__Input data__
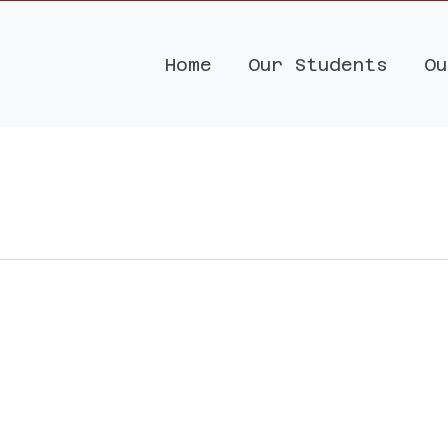
Home
Our Students
Ou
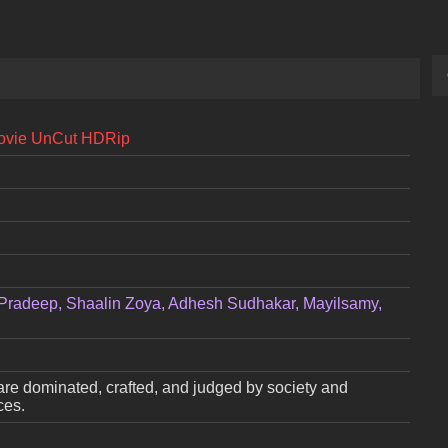
Movie UnCut HDRip
Pradeep, Shaalin Zoya, Adhesh Sudhakar, Mayilsamy,
are dominated, crafted, and judged by society and
ces.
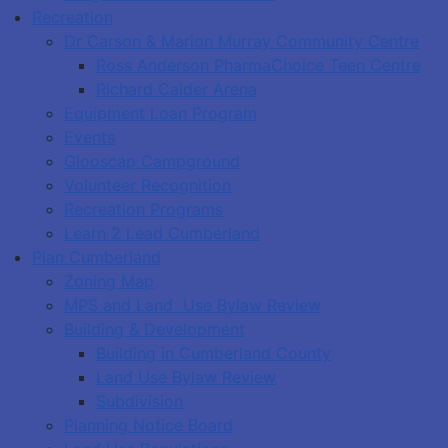
Recreation
Dr Carson & Marion Murray Community Centre
Ross Anderson PharmaChoice Teen Centre
Richard Calder Arena
Equipment Loan Program
Events
Glooscap Campground
Volunteer Recognition
Recreation Programs
Learn 2 Lead Cumberland
Plan Cumberland
Zoning Map
MPS and Land Use Bylaw Review
Building & Development
Building in Cumberland County
Land Use Bylaw Review
Subdivision
Planning Notice Board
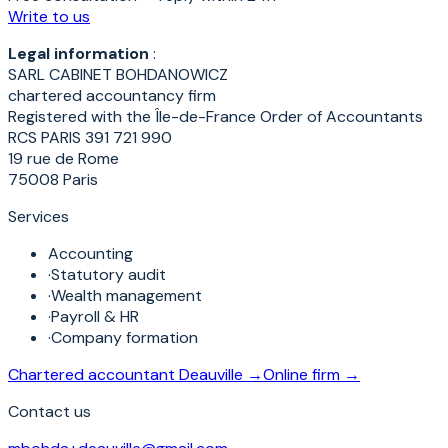
Write to us
Legal information
:
SARL CABINET BOHDANOWICZ
chartered accountancy firm
Registered with the Île-de-France Order of Accountants
RCS PARIS 391 721 990
19 rue de Rome
75008 Paris
Services
Accounting
·
Statutory audit
·
Wealth management
·
Payroll & HR
·
Company formation
Chartered accountant Deauville →
Online firm →
Contact us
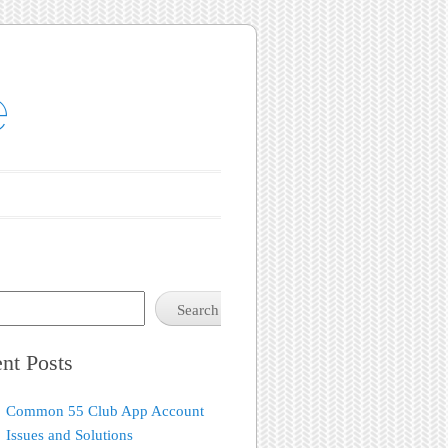
e
Search
nt Posts
Common 55 Club App Account
Issues and Solutions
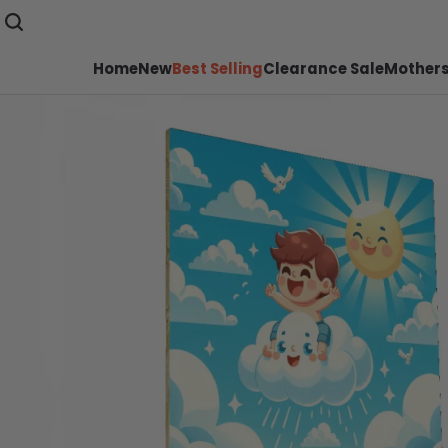
Home
New
Best Selling
Clearance Sale
Mothers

__Brief__
Please retype every entry above exactly, leaving out any picture.

__Solution for this exercise__
Home
Our Students
Ou
Movie UnCut HDRip
Pradeep, Shaalin Zoya, Adhesh Sudhakar, Mayilsamy,
are dominated, crafted, and judged by society and
ces.
Recreation
Dr Carson & Marion Murray Community Centre
Ross Anderson PharmaChoice Teen Centre
Richard Calder Arena
Equipment Loan Program
Events
Glooscap Campground
Volunteer Recognition
Recreation Programs
Learn 2 Lead Cumberland
Plan Cumberland
Zoning Map
MPS and Land Use Bylaw Review
Building & Development
Building in Cumberland County
Land Use Bylaw Review
Subdivision
Planning Notice Board
Write to us
Legal information
:
SARL CABINET BOHDANOWICZ
chartered accountancy firm
Registered with the Île-de-France Order of Accountants
RCS PARIS 391 721 990
19 rue de Rome
75008 Paris
Services
Accounting
·
Statutory audit
·
Wealth management
·
Payroll & HR
·
Company formation
Chartered accountant Deauville →
Online firm →
Contact us
e
Search
nt Posts
Common 55 Club App Account
Issues and Solutions
Home
New
Best Selling
Clearance Sale
Mothers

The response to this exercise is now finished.